6. Finally, Curmie has provided interesting commentary on the nursing student who was kicked out of a program for doing exactly what she was assigned to do. Ethics Alarms beat Curmie to the web on the story with this post, but only because he sent me a tip. As usual, Curmie’s insider perspective on the weird, weird world of higher education is both edifying and entertaining.

6 thoughts on “Mid-Weekend Morning Ethics Warm-Up, 9/19/21: Also Sprach Ethics Alarms…

  1. We know that all of those people didn’t “die from” the Wuhan virus. Many of them died from other illnesses and conditions while they had the virus, but the CDC decided to call them pandemic deaths anyway.

    Do you have a link to this?

    This pandemic has been used as a cudgel to compel obedience.

    “I’ve been grappling with when it became OK for even one person to die of preventable illness,” the Times story quotes one doctor as saying.

    I wonder what that doctor thinks of AIDS.

    On a related note.

    • Re AIDS: Remember that early-on in that crisis we were all told that everyone was equally at risk, even after that was known to be untrue.

  2. Nursing departments all over the country are apparently doing the same thing. I spoke with someone who was told they had to be vaccinated to participate in the nursing program at a state college, even though it is against state law to require this. The student protested that such a requirement was illegal and the administrator denied the law existed. The administrator also stated that the hospital the student would do clinicals required the vaccine. When the student pointed out that the hospital in question was banned from vaccine mandates, the administrator again lied. Numerous students have claimed that state college nursing programs have mailed nursing students letters claiming they have to be fully vaccinated to participate in the program, even though it is against state law.

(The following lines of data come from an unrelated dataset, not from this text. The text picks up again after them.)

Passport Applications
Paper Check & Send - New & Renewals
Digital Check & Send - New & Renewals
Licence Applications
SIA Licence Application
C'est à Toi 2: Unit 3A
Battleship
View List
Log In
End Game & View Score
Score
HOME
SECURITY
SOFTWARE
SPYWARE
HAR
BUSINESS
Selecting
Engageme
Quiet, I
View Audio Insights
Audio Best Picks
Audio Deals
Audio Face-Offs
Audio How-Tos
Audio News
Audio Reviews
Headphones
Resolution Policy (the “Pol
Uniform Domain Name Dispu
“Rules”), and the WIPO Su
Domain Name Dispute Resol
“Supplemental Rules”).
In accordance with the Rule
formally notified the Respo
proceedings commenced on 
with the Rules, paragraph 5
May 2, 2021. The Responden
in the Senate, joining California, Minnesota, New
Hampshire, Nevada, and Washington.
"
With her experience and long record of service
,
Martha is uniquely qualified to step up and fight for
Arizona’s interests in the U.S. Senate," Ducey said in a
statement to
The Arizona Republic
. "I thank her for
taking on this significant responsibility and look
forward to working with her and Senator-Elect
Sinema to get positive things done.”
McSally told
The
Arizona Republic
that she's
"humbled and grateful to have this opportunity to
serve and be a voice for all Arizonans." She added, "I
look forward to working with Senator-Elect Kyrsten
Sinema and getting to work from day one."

    Why would administrators knowingly violate the law to get students vaccinated? Why can they get away with it? All answers to the first question would be considered ‘conspiracy theories’. The answer to the second question is ‘because they can’. We do not have a court system that will hold state universities responsible for violating the law. No doubt some students will sue, the schools will be found in the wrong, and the polices will be voided…months after the program starts. Those who weren’t vaccinated will be thrown out of the program and forced to reapply…and possibly denied admission next time. Many who didn’t want to be vaccinated will get the vaccine rather than give up on their dreams and even if they suffer side effects. What will the price be for the administrators and schools who violated the law? Nothing. They get much of what they want and there is no price. Why would anyone follow the law?

    • For a majority of nurses, concerns about the future ability to bear children are why they are hesitant to get newly-developed vaccines, even though they have had vaccines most people do not have.

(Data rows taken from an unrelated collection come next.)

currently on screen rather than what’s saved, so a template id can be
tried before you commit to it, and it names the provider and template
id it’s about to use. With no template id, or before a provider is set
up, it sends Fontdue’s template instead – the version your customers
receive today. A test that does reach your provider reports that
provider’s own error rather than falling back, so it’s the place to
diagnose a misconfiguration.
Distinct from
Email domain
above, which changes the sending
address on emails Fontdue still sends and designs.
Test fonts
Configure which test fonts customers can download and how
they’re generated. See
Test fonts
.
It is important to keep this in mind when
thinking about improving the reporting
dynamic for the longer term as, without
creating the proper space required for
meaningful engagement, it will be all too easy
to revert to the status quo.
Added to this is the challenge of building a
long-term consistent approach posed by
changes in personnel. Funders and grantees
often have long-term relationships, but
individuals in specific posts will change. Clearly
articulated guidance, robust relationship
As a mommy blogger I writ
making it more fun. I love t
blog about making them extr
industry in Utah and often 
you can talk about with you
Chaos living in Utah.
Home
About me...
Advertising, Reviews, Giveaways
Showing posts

      This same dynamic was in play in New York when the state mandated the H1N1 vaccine for health care workers twelve years ago; a nurse’s union opposed this.

      http://newsroom.blogs.cnn.com/2009/10/15/should-the-h1n1-vaccine-be-mandatory-for-health-care-workers/

      Setting aside the fact that this mandate was limited to a sub-sector of society with a greater interest in infection control than the general population, this was a law passed by a legislature, going through the normal legislative process, including debate. the nurses’ union had their say, as well as experts in disease transmission.

      Lawlessness by authority is much more dangerous than 100 million unvaccinated Americans. But this is cut from the same corrupt cloth as requiring vaccinations to patronize a bar or restaurant (something the New York legislature did not dare do in 2009) and killing rescue dogs to keep personnel from spreading COVID-19 (again, the authorities did not even claim the dogs themselves were infected).

      If the trolley problem was between one thousand COVID-19 restrictionists and a sickly dog with only a few days left to live, I know what my choice would be.

  3. #3: What are the chances that the drone strike was rushed to provide a “victory” distraction from mounting coverage of the Afghanistan withdrawal failures?
    Aspirin factory strike in Sudan, anyone?